Thirdly; tribalism made a remarkable comeback with vicious and destructive energy that swept the fragile institutions we have built over time. In result no rule of law is respected. Hence, regulations we have in the books became irrelevant. Those were trusted to safe guard the rules of law are abandoning their responsibilities. Consequently law abiding citizens are taken matters into their own hands to resolve differences. The product is chaos and we are only to blame mostly the ruling elites. The solution to this is tolerating courts to function independently. Leaders must accept the court decisions and enforce outcomes without fear or favor.

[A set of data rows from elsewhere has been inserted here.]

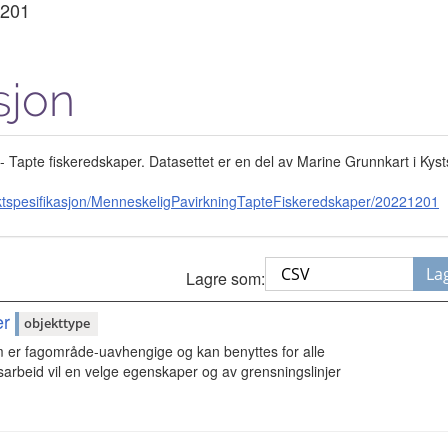
201
sjon
- Tapte fiskeredskaper. Datasettet er en del av Marine Grunnkart i Kyst
ktspesifikasjon/MenneskeligPavirkningTapteFiskeredskaper/20221201
La
Lagre som:
er
objekttype
 er fagområde-uavhengige og kan benyttes for alle
sarbeid vil en velge egenskaper og av grensningslinjer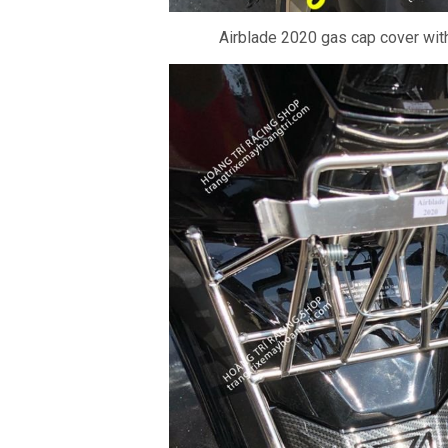
Airblade 2020 gas cap cover with 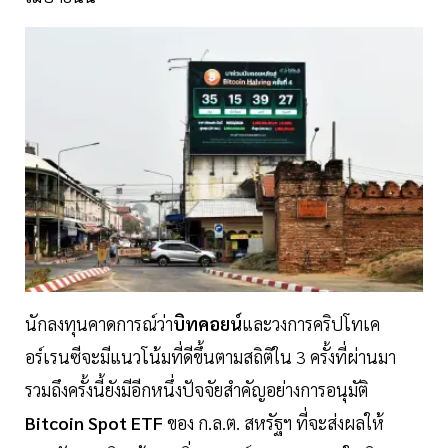
นักลงทุนคาดการณ์ว่า
บิทคอยน์
และวงการคริปโทเค
อร์เรนซีจะมีแนวโน้มที่ดีขึ้นตามสถิติใน 3 ครั้งที่ผ่านมา
รวมถึงครั้งนี้ยังมีอีกหนึ่งปัจจัยสำคัญอย่างการอนุมัติ
Bitcoin Spot ETF
ของ ก.ล.ต. สหรัฐฯ ที่จะส่งผลให้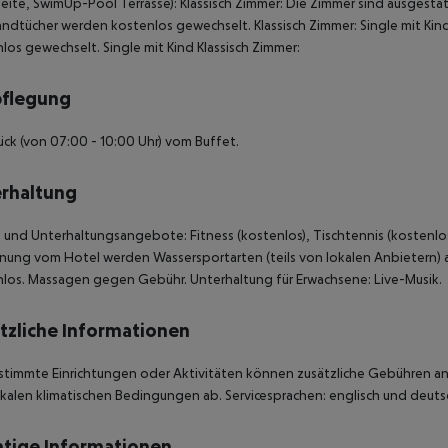
eite, SwimUp-Pool Terrasse): Klassisch Zimmer: Die Zimmer sind ausgest
andtücher werden kostenlos gewechselt. Klassisch Zimmer: Single mit Ki
los gewechselt. Single mit Kind Klassisch Zimmer:
pflegung
ück (von 07:00 - 10:00 Uhr) vom Buffet.
rhaltung
 und Unterhaltungsangebote: Fitness (kostenlos), Tischtennis (kostenlos) 
nung vom Hotel werden Wassersportarten (teils von lokalen Anbietern)
los. Massagen gegen Gebühr. Unterhaltung für Erwachsene: Live-Musik.
tzliche Informationen
stimmte Einrichtungen oder Aktivitäten können zusätzliche Gebühren anf
kalen klimatischen Bedingungen ab. Servicesprachen: englisch und deutsc
tige Informationen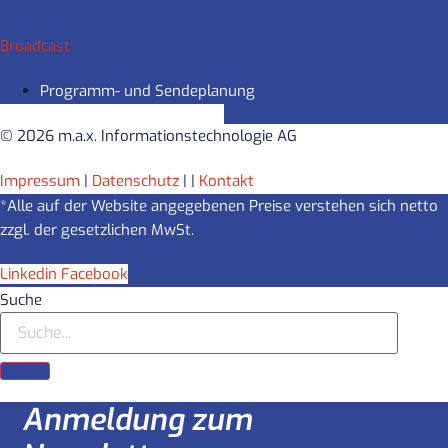
Broadcast
Programm- und Sendeplanung
© 2026 m.a.x. Informationstechnologie AG
Impressum
|
Datenschutz
|
|
Kontakt
*Alle auf der Website angegebenen Preise verstehen sich netto
zzgl. der gesetzlichen MwSt.
Linkedin
Facebook
Suche
Anmeldung zum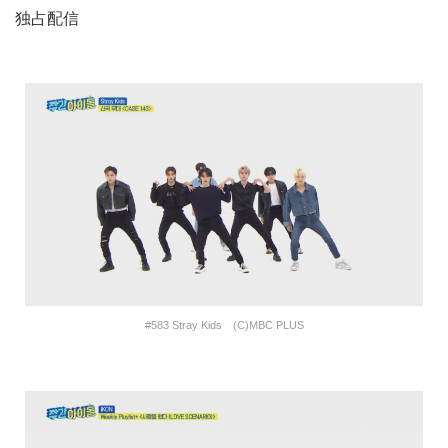
独占配信
#583 Stray Kids (C)MBC PLUS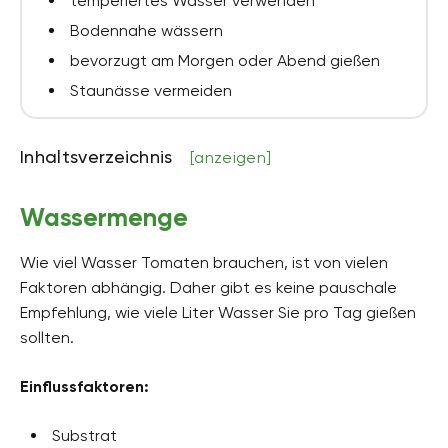
temperiertes Wasser verwenden
Bodennahe wässern
bevorzugt am Morgen oder Abend gießen
Staunässe vermeiden
Inhaltsverzeichnis
[anzeigen]
Wassermenge
Wie viel Wasser Tomaten brauchen, ist von vielen
Faktoren abhängig. Daher gibt es keine pauschale
Empfehlung, wie viele Liter Wasser Sie pro Tag gießen
sollten.
Einflussfaktoren:
Substrat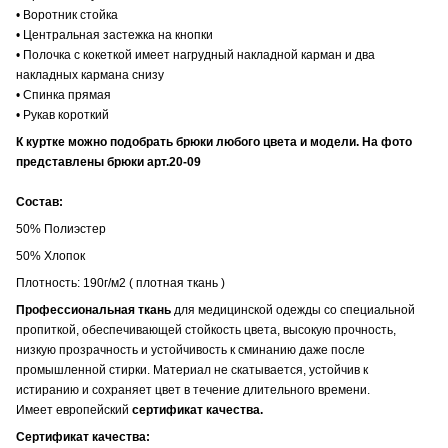
• Воротник стойка
• Центральная застежка на кнопки
• Полочка с кокеткой имеет нагрудный накладной карман и два
накладных кармана снизу
• Спинка прямая
• Рукав короткий
К куртке можно подобрать брюки любого цвета и модели. На фото
представлены брюки арт.20-09
Состав:
50% Полиэстер
50% Хлопок
Плотность: 190г/м2 ( плотная ткань )
Профессиональная ткань
для медицинской одежды со специальной
пропиткой, обеспечивающей стойкость цвета, высокую прочность,
низкую прозрачность и устойчивость к сминанию даже после
промышленной стирки. Материал не скатывается, устойчив к
истиранию и сохраняет цвет в течение длительного времени.
Имеет европейский
сертификат качества.
Сертификат качества: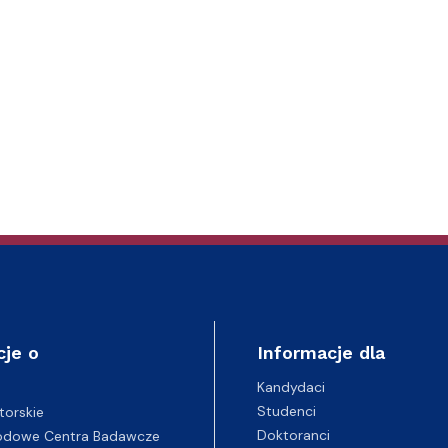
cje o
Informacje dla
Kandydaci
Studenci
torskie
Doktoranci
odowe Centra Badawcze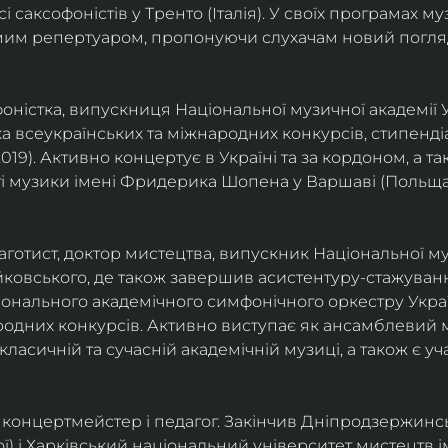
саксофоністів у Тренто (Італія). У своїх програмах м
омим репертуаром, пропонуючи слухачам новий погля
фоністка, випускниця Національної музичної академії У
а всеукраїнських та міжнародних конкурсів, стипенд
(2019). Активно концертує в Україні та за кордоном, а 
і музики імені Фридерика Шопена у Варшаві (Польща)
фаготист, доктор мистецтва, випускник Національної му
йковського, де також завершив асистентуру-стажуванн
ціонального академічного симфонічного оркестру Украї
родних конкурсів. Активно виступає як ансамблевий му
класичній та сучасній академічній музиці, а також є 
ст, концертмейстер і педагог. Закінчив Дніпродзержин
ої) і Харківський національний університет мистецтв ім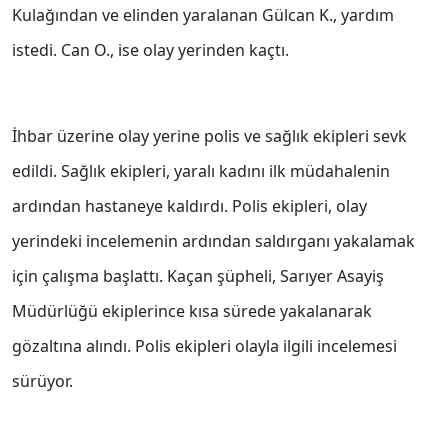
Kulağından ve elinden yaralanan Gülcan K., yardım
istedi. Can O., ise olay yerinden kaçtı.
İhbar üzerine olay yerine polis ve sağlık ekipleri sevk
edildi. Sağlık ekipleri, yaralı kadını ilk müdahalenin
ardından hastaneye kaldırdı. Polis ekipleri, olay
yerindeki incelemenin ardından saldırganı yakalamak
için çalışma başlattı. Kaçan şüpheli, Sarıyer Asayiş
Müdürlüğü ekiplerince kısa sürede yakalanarak
gözaltına alındı. Polis ekipleri olayla ilgili incelemesi
sürüyor.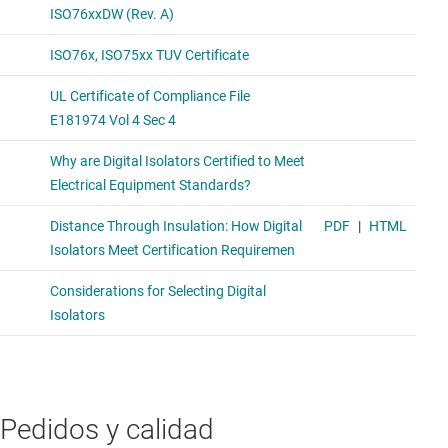
Pedidos y calidad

Unless the country’s current administration, elites, intellectuals, opposition parties and traditional elders realize the necessity to methodically deal with the source of this political pain cycle, which is mainly a lack of legal frame work and in the absence of easily interpreted guidelines driven from the constitution and better yet amending the constitution itself to fix the broken system, political disagreements not only will continue, but will endure to divide people and enhance the clan tendencies that evil politicians are so eager to exploit. And in result, as it turns out, in Somaliland, stability hangs on the balance and a political disaster is away from an old and fragile man’s heartbeat!

Somaliland High Court

The Constitutional Court, the High Court of Somaliland, has a role to play in all judicial conduct including political issues. We would never have been in this difficult political dilemma if the Court had been independent to reach impartial rulings. The Court has accepted the President’s call to rubber stamp the Guurti’s extension of his expired mandate. Unfortunately, we have all predicted the outcome of this sham court action, pretending to give the opposition a due process, to fool the public.

Whatever dignity and credibility left, the Court should salvage, to begin building its reputations. This is necessary for looking ahead well into the future. Let us pray that someday the court would stop acting as an extension of the Administration and miraculously gain the public’s trust.

We have been here before. The people are resilient. We shall overcome as we continue to stick to our principles of protecting the legacy and the blood of the heroes that died for this nation, believing their ultimate sacrifice would be the foundation of a prosper future for generations to come. Somaliland can do better and the President can leave a better legacy if and only if he is the one calling the shots!